Tuesday, January 10, 2012

Week 14

What I did
Saturday: [1.5 hr] Experiments in brochure folds

Sunday: [.5 hrs] Reviewed photos I took over break.

















Monday:
[2.5 hrs]
Created mock-up sketches of booklets, created pop-up form sketch.

Tuesday:

 Points from critique
-Is this about going to a place for the audience or seeing your personal perception of a place.
-Poetry is naturally abstract, so the popups would be better suited to act as an abstract visual aid.
-Go all out with paper-folding.
-One book with continuing maps or a pop-up series that layout together.
-Some running consistency but don't use a template.
-Pacing; no time to take in the poetry. Slow it down, immerse the reader.
-Create a format in isolation from text.
-Perception; visually articulate the senses.

[3 hrs]
Did sketches in paper and wrote poetry.

Wednesday:
Looked up inspirational projects on the Dieline blog.

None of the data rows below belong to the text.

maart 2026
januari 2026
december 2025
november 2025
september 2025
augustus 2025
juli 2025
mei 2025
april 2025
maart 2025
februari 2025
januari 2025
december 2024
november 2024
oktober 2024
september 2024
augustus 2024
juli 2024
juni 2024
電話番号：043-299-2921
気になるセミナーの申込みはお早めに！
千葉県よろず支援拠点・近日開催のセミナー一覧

Researched the special collections library online,
Annette Haines on Thursday.
I got my cutting mat back.
More sketching

Thursday: [2.5 hrs] Borrowed the Making Handmade Books book, made snake form, and T-cut.
[2 hrs] Special Collections with Annette Haines, picked up some brochure design books from Dude.
Some artist books I took notes on
-Bolom Chon
-Julie Chen
-International Society of Copier Artists
-Bridget Flower
-S. Denter, City Thunder
-Wea.rt

[3 hrs] Studio Hours, sketching, keywords, looking through books, making flexagons from bookmaking text.

Keywords:
Isolated
Solitary
Dream-like
Abstracted
Flowing

Friday: I work

What I discovered
I told Mark about my project and he said "This is the first time you've spoke about your project and it actually makes sense." I suppose that is a good thing. I am excited to work in this way, and there is so much inspiring work for me to look at. I want to focus on form aiding the content, not the other way around. Annette showed me quite a few books like that, including Julie Cheng's newest addition, "A Guide to Higher Learning".

What to do next
Make, make, make

1 comment:

  1. Lauren,
    Keep going...I have a feeling these next weeks are going to see some exciting leaps in your work. I'd be really interested to see you take one of your poems and spin it out in a variety of ways in terms of pacing over pages and folds. It occurs to me that you are taking the notion of concrete poetry into 3 (actually) 4 dimensions. Remind me to show you some of Lisa Olson's work in my office. I also have some other books on artists books.